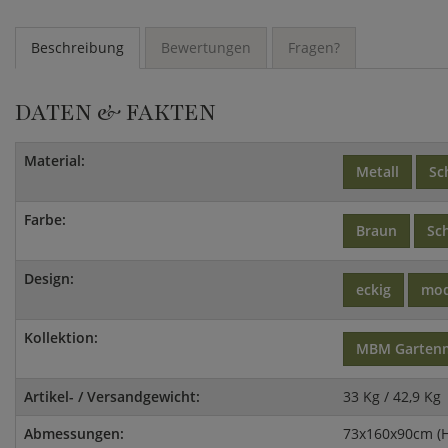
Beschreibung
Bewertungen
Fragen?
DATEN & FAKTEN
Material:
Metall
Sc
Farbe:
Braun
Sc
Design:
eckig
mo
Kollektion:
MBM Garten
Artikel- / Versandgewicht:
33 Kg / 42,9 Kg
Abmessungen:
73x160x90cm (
* * *
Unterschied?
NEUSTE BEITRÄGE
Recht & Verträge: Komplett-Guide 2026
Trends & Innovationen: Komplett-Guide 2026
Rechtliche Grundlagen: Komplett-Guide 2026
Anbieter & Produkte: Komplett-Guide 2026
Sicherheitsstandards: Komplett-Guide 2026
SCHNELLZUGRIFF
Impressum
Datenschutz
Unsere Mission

### Prompt
Looking at the data above, state how many of its lines contain the word "Guide", and give nothing but that number.

### Solution for this exercise
5